String Types in Rust

This seems to be a common issue, so let’s talk about the different string types in the Rust programming language. In this post I’m going to explain the organization of Rust’s string types with String and str as examples, then get into the lesser-used string types—CString, CStr, OsString, OsStr, PathBuf, and Path—and how the Cow container can make working with Rust strings easier.

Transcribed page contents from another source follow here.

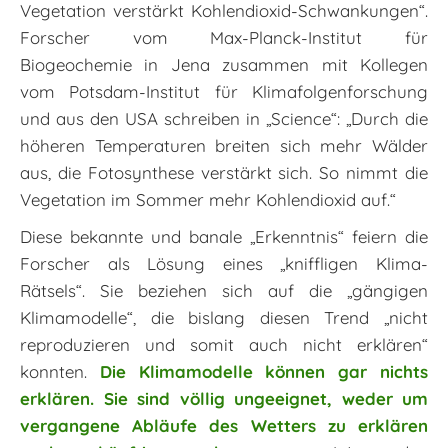
Vegetation verstärkt Kohlendioxid-Schwankungen“.
Forscher vom Max-Planck-Institut für
Biogeochemie in Jena zusammen mit Kollegen
vom Potsdam-Institut für Klimafolgenforschung
und aus den USA schreiben in „Science“: „Durch die
höheren Temperaturen breiten sich mehr Wälder
aus, die Fotosynthese verstärkt sich. So nimmt die
Vegetation im Sommer mehr Kohlendioxid auf.“
Diese bekannte und banale „Erkenntnis“ feiern die
Forscher als Lösung eines „kniffligen Klima-
Rätsels“. Sie beziehen sich auf die „gängigen
Klimamodelle“, die bislang diesen Trend „nicht
reproduzieren und somit auch nicht erklären“
konnten.
Die Klimamodelle können gar nichts
erklären. Sie sind völlig ungeeignet, weder um
vergangene Abläufe des Wetters zu erklären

The most important thing to understand is that string types in Rust come in pairs, which I’ll call the “owned” variety and “slice” variety (the term “variety” is being used here to mean roughly “set of types”, to make clear that “owned” and “slice” are not actual Rust types, but a notion of organization for Rust’s string types). The “owned” variety of strings—String, CString, OsString, and PathBuf—have ownership over their contents (hence the name!), and can grow or shrink. The “slice” variety of strings—str, CStr, OsStr, and Path—are views into some collection of characters. There’s also the Cow wrapper type, which can make working with the two varieties of strings easier while retaining good performance characteristics.

“Owned” vs. “Slice” varieties of Strings

String and str are, by far, the most common string types in Rust, so I will use them to illustrate the difference between the two varieties of string types. String (the “owned” variety of string type) is a wrapper for a heap-allocated buffer of UTF-8–encoded unicode codepoints. str (the “slice” variety of string type) is a buffer of UTF-8–encoded unicode codepoints that may be on the heap or in the program memory itself.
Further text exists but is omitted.